[[ MATERIAL FOR THIS EXERCISE, beginning ]]

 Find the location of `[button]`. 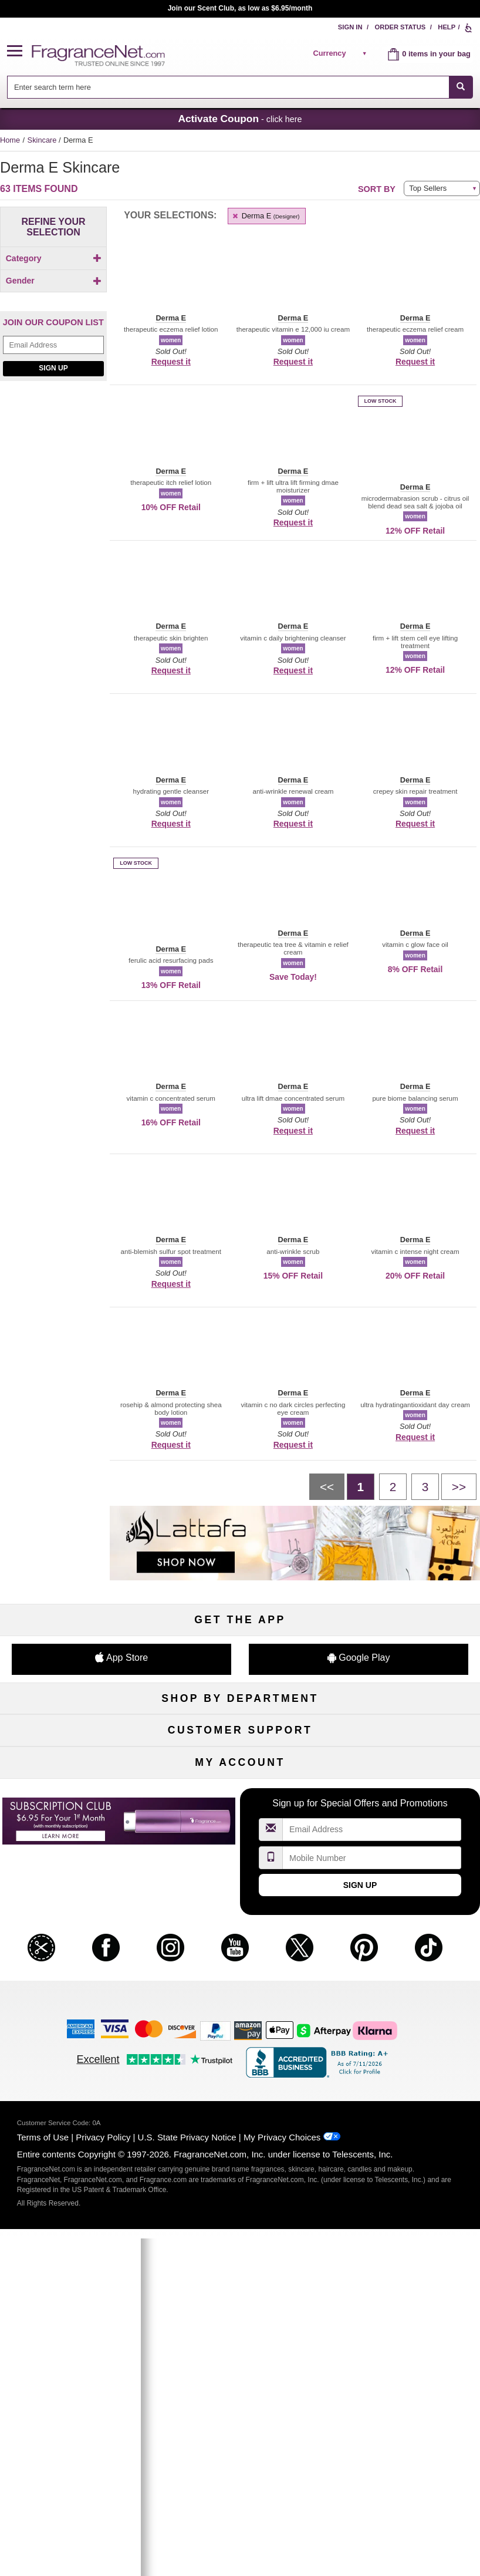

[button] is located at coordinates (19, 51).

[[ MATERIAL FOR THIS EXERCISE, end ]]
[[ MATERIAL FOR THIS EXERCISE, beginning ]]

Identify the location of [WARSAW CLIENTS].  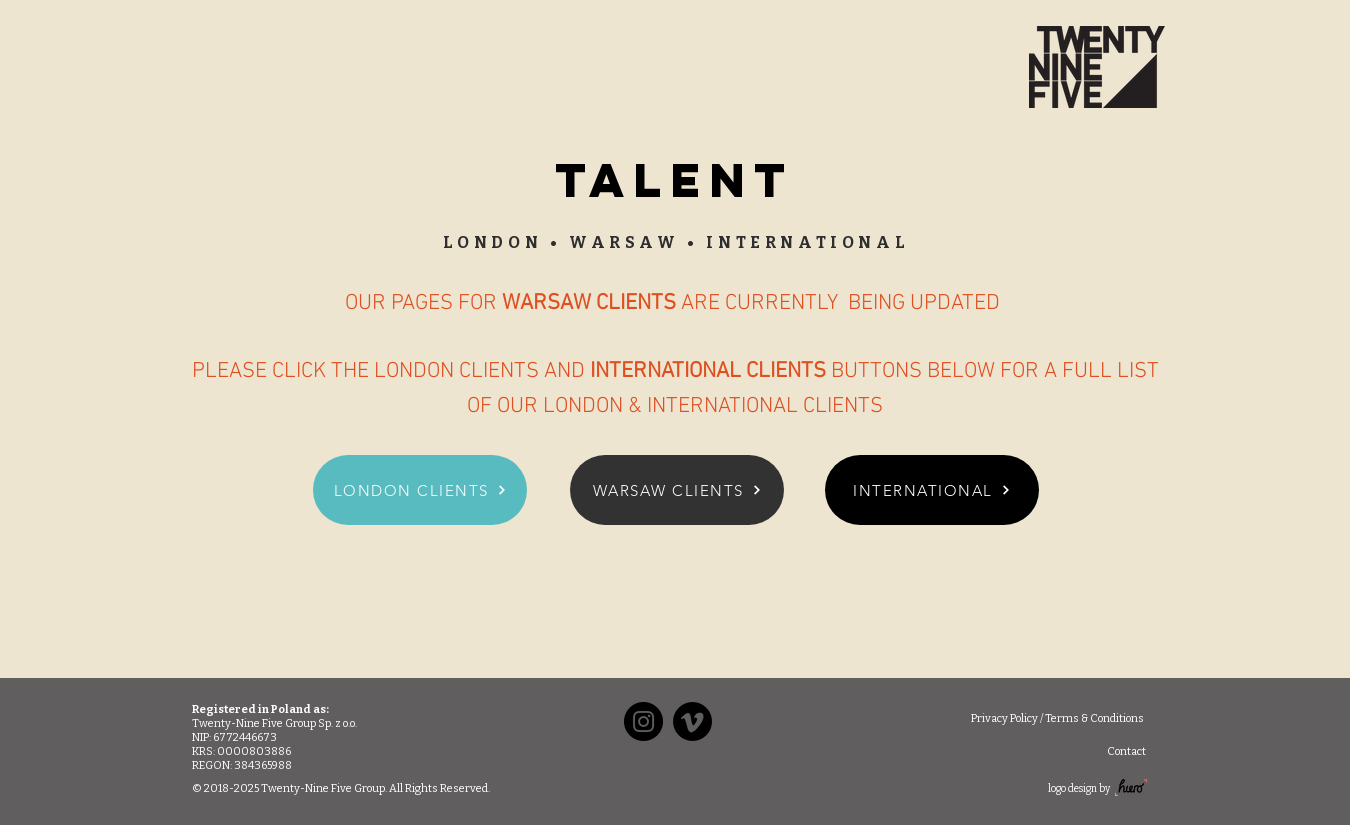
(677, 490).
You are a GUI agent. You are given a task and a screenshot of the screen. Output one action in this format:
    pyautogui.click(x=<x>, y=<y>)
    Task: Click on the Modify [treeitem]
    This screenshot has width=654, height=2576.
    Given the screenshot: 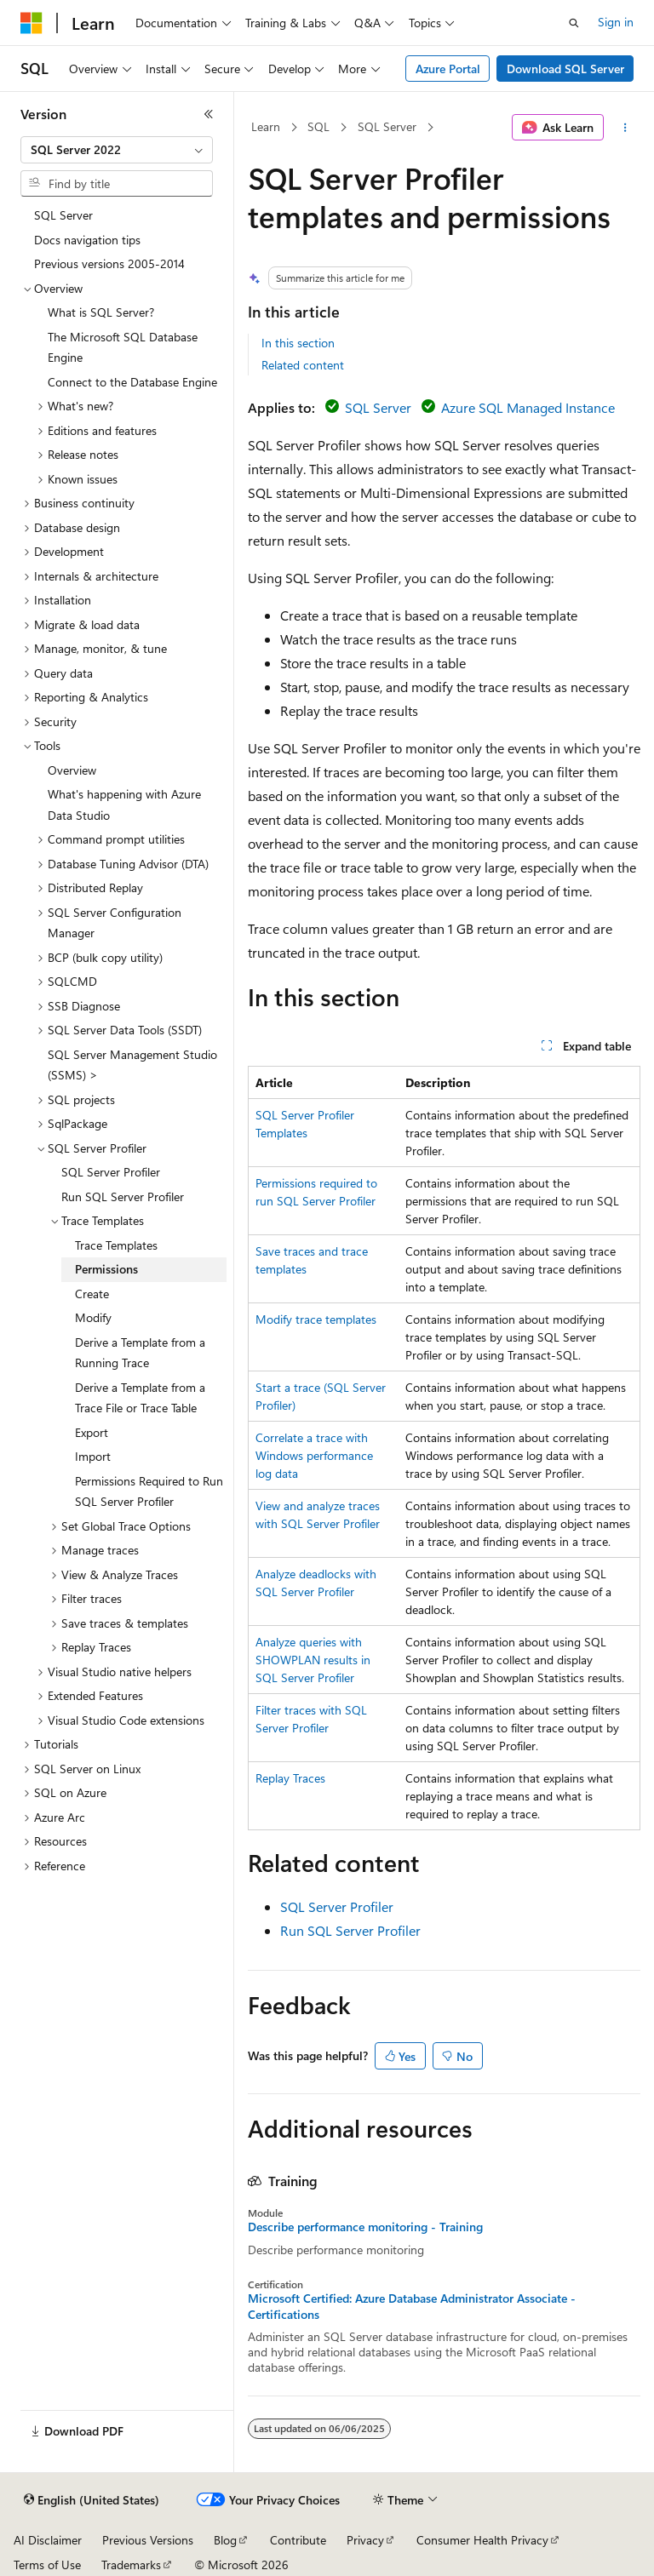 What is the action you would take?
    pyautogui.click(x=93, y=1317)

[[ MATERIAL FOR THIS EXERCISE, end ]]

→ **EXERCISE**: Using the listing above, copy exactly the line that contains "You are a GUI", the line that contains "This screenshot has", and each line that falls between them.

→ **RESULT OF THIS EXERCISE**:
You are a GUI agent. You are given a task and a screenshot of the screen. Output one action in this format:
    pyautogui.click(x=<x>, y=<y>)
    Task: Click on the Modify [treeitem]
    This screenshot has width=654, height=2576.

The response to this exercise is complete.